▶ Problem requirements
Print word for word the records from the line containing "心をつなぐ 社会とつながる" through the end.

▶ Data for this exercise
——————

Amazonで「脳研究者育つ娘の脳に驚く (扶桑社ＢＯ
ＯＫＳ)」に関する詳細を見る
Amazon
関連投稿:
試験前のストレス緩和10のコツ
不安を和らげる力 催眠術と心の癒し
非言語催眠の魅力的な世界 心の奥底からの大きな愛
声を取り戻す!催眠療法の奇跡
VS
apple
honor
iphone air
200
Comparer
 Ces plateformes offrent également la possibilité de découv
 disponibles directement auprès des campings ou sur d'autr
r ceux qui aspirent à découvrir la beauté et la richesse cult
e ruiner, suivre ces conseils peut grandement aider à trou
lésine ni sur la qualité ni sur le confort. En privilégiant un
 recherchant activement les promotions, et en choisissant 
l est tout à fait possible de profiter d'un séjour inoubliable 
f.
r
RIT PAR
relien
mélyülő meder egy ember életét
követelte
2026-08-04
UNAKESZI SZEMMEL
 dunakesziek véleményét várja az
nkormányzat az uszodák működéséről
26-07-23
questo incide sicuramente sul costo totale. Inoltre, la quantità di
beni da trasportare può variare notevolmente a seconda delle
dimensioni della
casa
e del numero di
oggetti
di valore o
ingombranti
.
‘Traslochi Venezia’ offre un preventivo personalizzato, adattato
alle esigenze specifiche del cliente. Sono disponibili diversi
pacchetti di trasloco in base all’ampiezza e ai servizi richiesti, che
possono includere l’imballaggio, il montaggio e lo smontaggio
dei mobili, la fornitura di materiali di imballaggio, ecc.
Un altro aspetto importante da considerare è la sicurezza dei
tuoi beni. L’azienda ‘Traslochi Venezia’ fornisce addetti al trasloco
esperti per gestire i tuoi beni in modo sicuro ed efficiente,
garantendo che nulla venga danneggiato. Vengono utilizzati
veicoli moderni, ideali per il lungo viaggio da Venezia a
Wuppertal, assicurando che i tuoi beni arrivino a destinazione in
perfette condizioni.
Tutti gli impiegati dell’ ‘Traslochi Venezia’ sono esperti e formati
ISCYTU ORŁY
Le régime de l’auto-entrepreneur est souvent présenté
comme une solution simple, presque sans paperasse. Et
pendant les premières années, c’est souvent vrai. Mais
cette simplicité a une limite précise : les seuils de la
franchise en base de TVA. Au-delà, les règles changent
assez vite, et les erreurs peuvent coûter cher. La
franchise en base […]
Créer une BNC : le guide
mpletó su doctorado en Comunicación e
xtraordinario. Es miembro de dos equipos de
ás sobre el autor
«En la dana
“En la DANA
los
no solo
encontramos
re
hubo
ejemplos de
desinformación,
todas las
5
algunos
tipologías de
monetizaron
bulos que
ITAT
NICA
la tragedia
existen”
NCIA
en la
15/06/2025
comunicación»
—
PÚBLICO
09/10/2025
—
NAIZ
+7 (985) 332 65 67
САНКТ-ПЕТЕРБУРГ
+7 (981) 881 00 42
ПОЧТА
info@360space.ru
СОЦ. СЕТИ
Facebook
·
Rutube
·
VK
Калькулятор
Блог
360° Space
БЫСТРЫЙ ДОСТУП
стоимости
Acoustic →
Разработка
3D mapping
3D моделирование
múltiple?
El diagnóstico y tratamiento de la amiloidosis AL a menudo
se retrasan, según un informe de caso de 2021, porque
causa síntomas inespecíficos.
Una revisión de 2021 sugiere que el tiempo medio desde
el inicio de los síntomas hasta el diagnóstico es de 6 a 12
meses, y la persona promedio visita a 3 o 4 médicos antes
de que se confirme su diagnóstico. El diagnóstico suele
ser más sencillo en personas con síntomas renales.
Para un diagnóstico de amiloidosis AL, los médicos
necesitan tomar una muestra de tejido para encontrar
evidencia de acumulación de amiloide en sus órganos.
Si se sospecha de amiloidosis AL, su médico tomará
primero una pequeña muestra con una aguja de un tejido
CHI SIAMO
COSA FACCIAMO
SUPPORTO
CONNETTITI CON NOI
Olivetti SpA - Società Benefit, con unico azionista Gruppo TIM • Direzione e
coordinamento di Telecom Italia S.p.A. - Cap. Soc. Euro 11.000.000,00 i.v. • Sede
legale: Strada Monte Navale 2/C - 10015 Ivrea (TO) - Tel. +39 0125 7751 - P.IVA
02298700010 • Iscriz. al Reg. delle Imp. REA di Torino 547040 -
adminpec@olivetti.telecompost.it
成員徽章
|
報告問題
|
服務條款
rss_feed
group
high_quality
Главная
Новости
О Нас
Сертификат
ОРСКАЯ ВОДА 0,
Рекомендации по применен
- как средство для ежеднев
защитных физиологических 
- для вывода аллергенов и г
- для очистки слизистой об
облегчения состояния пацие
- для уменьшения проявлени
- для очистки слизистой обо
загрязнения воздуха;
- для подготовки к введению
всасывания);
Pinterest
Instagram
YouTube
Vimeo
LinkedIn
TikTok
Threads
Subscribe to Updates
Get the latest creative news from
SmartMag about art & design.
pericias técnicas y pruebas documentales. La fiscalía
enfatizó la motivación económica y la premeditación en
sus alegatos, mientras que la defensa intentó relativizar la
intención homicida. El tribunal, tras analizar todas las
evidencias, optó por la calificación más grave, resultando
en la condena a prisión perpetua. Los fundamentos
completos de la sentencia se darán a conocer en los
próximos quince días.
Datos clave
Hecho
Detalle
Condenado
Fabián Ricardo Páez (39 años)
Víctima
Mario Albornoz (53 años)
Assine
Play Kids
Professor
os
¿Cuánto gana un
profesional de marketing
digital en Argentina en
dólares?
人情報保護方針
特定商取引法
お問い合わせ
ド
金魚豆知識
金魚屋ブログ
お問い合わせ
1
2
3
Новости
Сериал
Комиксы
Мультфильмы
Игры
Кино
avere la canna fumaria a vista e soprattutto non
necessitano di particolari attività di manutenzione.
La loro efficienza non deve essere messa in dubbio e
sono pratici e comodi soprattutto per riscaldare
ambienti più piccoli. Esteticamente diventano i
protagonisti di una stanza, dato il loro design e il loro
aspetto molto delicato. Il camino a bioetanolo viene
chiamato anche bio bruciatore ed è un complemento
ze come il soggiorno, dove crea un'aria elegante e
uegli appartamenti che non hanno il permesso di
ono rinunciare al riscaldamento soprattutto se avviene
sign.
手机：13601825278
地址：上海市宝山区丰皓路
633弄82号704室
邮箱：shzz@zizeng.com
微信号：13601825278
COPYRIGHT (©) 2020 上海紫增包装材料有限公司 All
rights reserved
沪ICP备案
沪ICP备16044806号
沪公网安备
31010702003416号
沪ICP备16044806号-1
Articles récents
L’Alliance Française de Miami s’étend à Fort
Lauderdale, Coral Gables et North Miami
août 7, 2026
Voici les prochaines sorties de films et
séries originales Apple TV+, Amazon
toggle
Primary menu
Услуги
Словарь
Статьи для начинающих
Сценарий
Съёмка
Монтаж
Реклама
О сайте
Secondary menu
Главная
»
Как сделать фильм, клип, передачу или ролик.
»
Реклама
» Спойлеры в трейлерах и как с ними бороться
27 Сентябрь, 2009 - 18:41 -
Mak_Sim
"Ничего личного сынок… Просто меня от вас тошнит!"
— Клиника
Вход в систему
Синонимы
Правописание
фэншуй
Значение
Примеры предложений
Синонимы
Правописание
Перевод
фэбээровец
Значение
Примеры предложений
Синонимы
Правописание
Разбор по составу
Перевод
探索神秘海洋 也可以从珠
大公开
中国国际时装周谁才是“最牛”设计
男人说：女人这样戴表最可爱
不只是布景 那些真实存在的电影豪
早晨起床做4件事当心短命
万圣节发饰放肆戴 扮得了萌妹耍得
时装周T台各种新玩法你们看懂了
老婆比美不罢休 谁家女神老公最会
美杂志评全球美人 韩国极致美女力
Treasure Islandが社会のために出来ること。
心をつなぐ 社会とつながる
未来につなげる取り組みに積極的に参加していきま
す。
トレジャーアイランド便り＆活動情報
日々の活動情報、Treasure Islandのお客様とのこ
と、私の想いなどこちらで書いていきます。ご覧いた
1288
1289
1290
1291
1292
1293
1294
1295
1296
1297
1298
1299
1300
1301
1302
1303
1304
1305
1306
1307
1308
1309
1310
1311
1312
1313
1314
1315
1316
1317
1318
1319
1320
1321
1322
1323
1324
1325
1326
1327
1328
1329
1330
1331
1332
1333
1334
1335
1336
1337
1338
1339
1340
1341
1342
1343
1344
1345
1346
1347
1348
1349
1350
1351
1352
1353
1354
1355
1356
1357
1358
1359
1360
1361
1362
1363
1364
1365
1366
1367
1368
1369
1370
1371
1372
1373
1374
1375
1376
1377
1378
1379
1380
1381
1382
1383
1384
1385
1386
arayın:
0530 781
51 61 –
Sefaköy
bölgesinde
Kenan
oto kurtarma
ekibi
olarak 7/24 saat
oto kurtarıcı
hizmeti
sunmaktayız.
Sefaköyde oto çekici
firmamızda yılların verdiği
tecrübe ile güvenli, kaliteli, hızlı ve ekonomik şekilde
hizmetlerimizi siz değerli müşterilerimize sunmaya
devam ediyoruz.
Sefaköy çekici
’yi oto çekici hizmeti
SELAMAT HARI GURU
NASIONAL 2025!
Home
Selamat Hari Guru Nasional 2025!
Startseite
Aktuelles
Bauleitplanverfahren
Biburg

——————

▶ Reply
心をつなぐ 社会とつながる
未来につなげる取り組みに積極的に参加していきま
す。
トレジャーアイランド便り＆活動情報
日々の活動情報、Treasure Islandのお客様とのこ
と、私の想いなどこちらで書いていきます。ご覧いた
1288
1289
1290
1291
1292
1293
1294
1295
1296
1297
1298
1299
1300
1301
1302
1303
1304
1305
1306
1307
1308
1309
1310
1311
1312
1313
1314
1315
1316
1317
1318
1319
1320
1321
1322
1323
1324
1325
1326
1327
1328
1329
1330
1331
1332
1333
1334
1335
1336
1337
1338
1339
1340
1341
1342
1343
1344
1345
1346
1347
1348
1349
1350
1351
1352
1353
1354
1355
1356
1357
1358
1359
1360
1361
1362
1363
1364
1365
1366
1367
1368
1369
1370
1371
1372
1373
1374
1375
1376
1377
1378
1379
1380
1381
1382
1383
1384
1385
1386
arayın:
0530 781
51 61 –
Sefaköy
bölgesinde
Kenan
oto kurtarma
ekibi
olarak 7/24 saat
oto kurtarıcı
hizmeti
sunmaktayız.
Sefaköyde oto çekici
firmamızda yılların verdiği
tecrübe ile güvenli, kaliteli, hızlı ve ekonomik şekilde
hizmetlerimizi siz değerli müşterilerimize sunmaya
devam ediyoruz.
Sefaköy çekici
’yi oto çekici hizmeti
SELAMAT HARI GURU
NASIONAL 2025!
Home
Selamat Hari Guru Nasional 2025!
Startseite
Aktuelles
Bauleitplanverfahren
Biburg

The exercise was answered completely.